Bond prices pulled back off their early highs and slid steadily into negative territory as the day progressed. As a result, the yield on the benchmark ten-year note, which moves opposite of its price, inched up by 1 basis point to 0.882 percent after hitting a low of 0.851 percent.
The pullback by treasuries came as traders reacted to more upbeat news regarding the coronavirus vaccine candidate being developed by Pfizer (PFE) and BioNTech (BNTX).
Pfizer and BioNTech said the final efficacy analysis of an ongoing Phase 3 study of their coronavirus vaccine candidate indicated a vaccine efficacy rate of 95 percent.
The companies said that efficacy was consistent across age, gender, race and ethnicity demographics and suggested the vaccine candidate also helped to fend off severe disease.
Pfizer and BioNTech said they plan to submit a request to the FDA for an Emergency Use Authorization for the vaccine 'within days.'
In other coronavirus-related news, the FDA announced it has issued an EUA for the first COVID-19 diagnostic test for self-testing at home and that provides rapid results.
Treasuries saw further downside following the release of the results of the Treasury Department's auction of $27 billion worth of twenty-year bonds, which attracted below average demand.
The twenty-year bond auction drew a high yield of 1.422 percent and a bid-to-cover ratio of 2.27. Since being reintroduced in May, the six previous twenty-year bond auctions had an average bid-to-cover ratio of 2.45.

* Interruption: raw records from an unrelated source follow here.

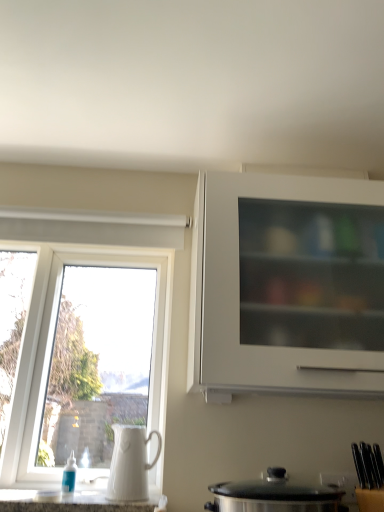 Question: Considering their positions, is white plastic window at left located in front of or behind white ceramic jug at left?

Choices:
 (A) behind
 (B) front

Answer: (A)

Question: Choose the correct answer: Is white plastic window at left inside white ceramic jug at left or outside it?

Choices:
 (A) inside
 (B) outside

Answer: (B)

Question: Which object is the closest to the white matte cabinet at upper right?

Choices:
 (A) white glossy countertop at lower center
 (B) stainless steel pot at lower center
 (C) white ceramic jug at left
 (D) white plastic window at left

Answer: (B)

Question: Which object is positioned closest to the white ceramic jug at left?

Choices:
 (A) white matte cabinet at upper right
 (B) stainless steel pot at lower center
 (C) white glossy countertop at lower center
 (D) white plastic window at left

Answer: (C)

The bid-to-cover ratio is a measure of demand that indicates the amount of bids for each dollar worth of securities being sold.
In U.S. economic news, the Commerce Department released a report showing new residential construction spiked by more than expected in the month of October.
The report said housing starts surged up by 4.9 percent to an annual rate of 1.530 million in October after soaring by 6.3 percent to an upwardly revised rate of 1.459 million in September.
Economists had expected housing starts to jump by 3.2 percent to a rate of 1.460 million from the 1.415 million originally reported for the previous month.
With the bigger than expected increase, housing starts reached their highest annual rate since coming in at 1.567 million in February.
Meanwhile, the Commerce Department said building permits came in at an annual rate of 1.545 million in October, virtually unchanged from the revised rate seen in September.
Building permits, an indicator of future housing demand, had been expected to rise by 0.5 percent to a rate of 1.560 million from the 1.553 million originally reported for the previous month.
Trading on Thursday may be impacted by reaction to reports on weekly jobless claims, Philadelphia-area manufacturing activity and existing home sales.